Huff will still join Jurgensen and Michael in the booth for the Redskins’ eight home games as well as two on the road, against the rival Giants and Cowboys, but his curtailed schedule is an acknowledgment, in a roundabout way, that he has lost a step in recent years. “Everything ends in sports,” he said recently, and lowered his voice. “Everything ends in sports.”

That doesn’t mean he’s at peace with the decision. “I don’t understand it all,” he said one July day, not long after the Redskins’ flagship radio station, ESPN 980, announced his reduced schedule.

He sat behind a desk in his Middleburg office, just a few miles from his farm and stables, smack dab in the center of Virginia horse country. From here, he still runs a business: He is chief executive of the West Virginia Breeders Classics, the October thoroughbred races in Charles Town he started 25 years ago with Carol Holden, his longtime domestic and professional partner. This is where he reports most days, normally after breakfast at the Red Fox Inn, the downtown standby where patrons approach him and he approaches patrons, talking so frequently about football.

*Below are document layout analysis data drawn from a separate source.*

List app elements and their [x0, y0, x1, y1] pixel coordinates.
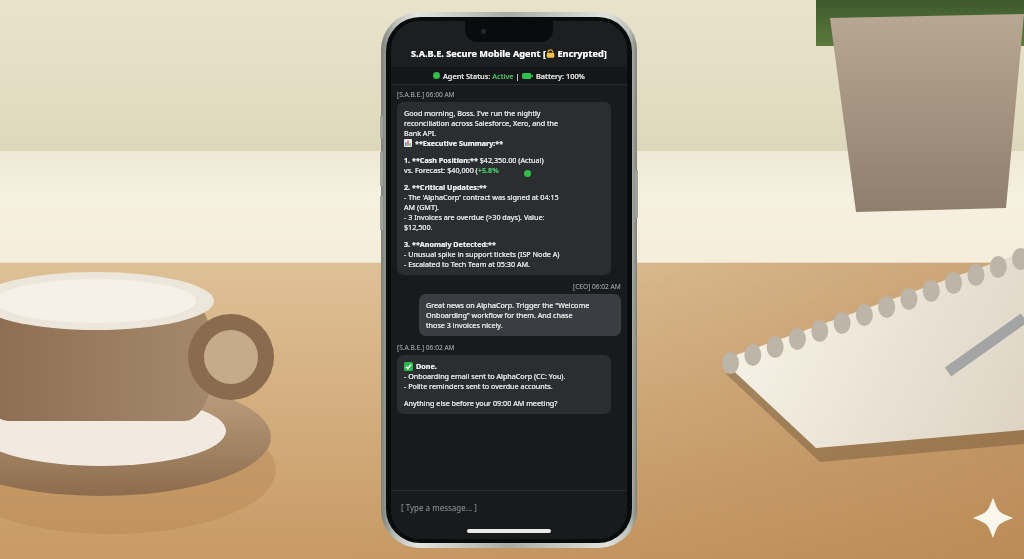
staticText: Agent Status: Active |	[443, 71, 522, 81]
staticText: **Executive Summary:**	[415, 138, 504, 148]
staticText: S.A.B.E. Secure Mobile Agent [	[411, 47, 546, 60]
staticText: 2. **Critical Updates:** - The 'AlphaCor…	[404, 182, 559, 232]
staticText: [S.A.B.E.] 06:02 AM	[397, 343, 455, 352]
staticText: 3. **Anomaly Detected:** - Unusual spike…	[404, 239, 560, 269]
staticText: Done.	[416, 361, 437, 371]
other: Battery	[522, 73, 533, 79]
staticText: 1. **Cash Position:** $42,350.00 (Actual…	[404, 155, 544, 175]
button[interactable]: Done.	[397, 355, 611, 414]
button[interactable]: Good morning, Boss. I've run the nightly…	[397, 102, 611, 275]
staticText: [CEO] 06:02 AM	[573, 282, 621, 291]
staticText: Great news on AlphaCorp. Trigger the "We…	[426, 300, 590, 330]
staticText: [ Type a message... ]	[401, 502, 477, 513]
other: Encrypted	[546, 49, 555, 58]
button[interactable]: S.A.B.E. Secure Mobile Agent [	[391, 21, 627, 67]
staticText: Battery: 100%	[536, 71, 585, 81]
staticText: - Onboarding email sent to AlphaCorp (CC…	[404, 371, 566, 391]
staticText: [S.A.B.E.] 06:00 AM	[397, 90, 455, 99]
staticText: Encrypted]	[555, 47, 607, 60]
staticText: Anything else before your 09:00 AM meeti…	[404, 398, 558, 408]
button[interactable]: Agent Status: Active |	[391, 67, 627, 84]
staticText: Good morning, Boss. I've run the nightly…	[404, 108, 559, 138]
button[interactable]: Great news on AlphaCorp. Trigger the "We…	[419, 294, 621, 336]
button[interactable]: [ Type a message... ]	[391, 491, 627, 523]
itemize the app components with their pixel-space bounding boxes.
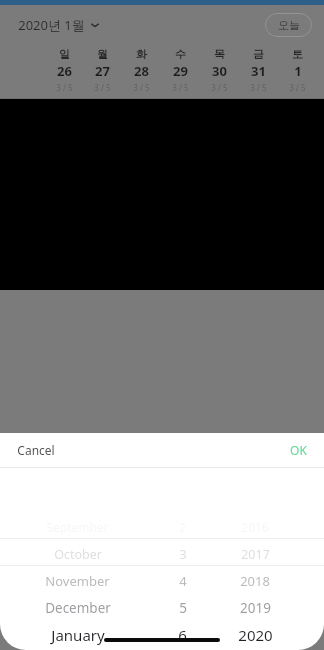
- staticText: 금: [253, 47, 264, 61]
- staticText: 1: [294, 62, 302, 80]
- button[interactable]: OK: [278, 433, 324, 467]
- staticText: 2017: [241, 546, 270, 563]
- staticText: October: [54, 546, 102, 563]
- staticText: November: [45, 572, 110, 590]
- staticText: 6: [178, 625, 187, 645]
- staticText: 3 / 5: [94, 82, 111, 93]
- button[interactable]: 2020년 1월: [16, 12, 102, 38]
- staticText: 2020: [238, 625, 273, 645]
- staticText: 30: [212, 62, 227, 80]
- staticText: 오늘: [278, 18, 300, 32]
- staticText: 4: [179, 572, 187, 590]
- staticText: 31: [251, 62, 266, 80]
- staticText: January: [51, 625, 105, 645]
- button[interactable]: 수: [161, 47, 200, 93]
- staticText: 27: [95, 62, 110, 80]
- staticText: 3 / 5: [289, 82, 306, 93]
- button[interactable]: 토: [278, 47, 317, 93]
- staticText: December: [45, 599, 111, 617]
- button[interactable]: 화: [122, 47, 161, 93]
- staticText: 화: [136, 47, 147, 61]
- staticText: Cancel: [17, 442, 55, 458]
- staticText: 2019: [240, 599, 271, 617]
- staticText: 2020년 1월: [18, 16, 85, 34]
- staticText: 목: [214, 47, 225, 61]
- staticText: 5: [179, 599, 187, 617]
- staticText: 28: [134, 62, 149, 80]
- staticText: 3 / 5: [172, 82, 189, 93]
- staticText: OK: [290, 442, 307, 458]
- button[interactable]: 금: [239, 47, 278, 93]
- button[interactable]: 오늘: [265, 13, 312, 37]
- staticText: 3 / 5: [211, 82, 228, 93]
- staticText: 일: [59, 47, 70, 61]
- staticText: 3 / 5: [133, 82, 150, 93]
- button[interactable]: Cancel: [0, 433, 67, 467]
- staticText: 3 / 5: [250, 82, 267, 93]
- staticText: 29: [173, 62, 188, 80]
- staticText: 3 / 5: [56, 82, 73, 93]
- button[interactable]: 목: [200, 47, 239, 93]
- staticText: 26: [57, 62, 72, 80]
- staticText: 3: [179, 546, 187, 563]
- staticText: 토: [292, 47, 303, 61]
- staticText: 2018: [240, 572, 270, 590]
- button[interactable]: 월: [83, 47, 122, 93]
- staticText: 월: [97, 47, 108, 61]
- button[interactable]: 일: [45, 47, 83, 93]
- staticText: 수: [175, 47, 186, 61]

“I have a listening audience that other people don’t have,” Huff said. “They say, ‘We love you and Sonny.’ ”

Sonny and Sam. The Redskins open a new era Sunday, when rookie quarterback Robert Griffin III makes the first start of his highly anticipated career. For three decades, such a development would have been overseen by Sonny and Sam, who have served as judge and jury of the Redskins since Jurgensen first joined Huff in the radio booth at WMAL for the 1981 season. The pair worked first with play-by-play man Frank Herzog, and since 2004 they have been paired with Michael. Though each began his playing career in another city — Jurgensen in Philadelphia with the Eagles, Huff in New York with the Giants — they arrived by trade in 1964, and are so closely linked in team lore that two years ago the franchise produced a documentary on them and called it, “Brothers of the Legacy.”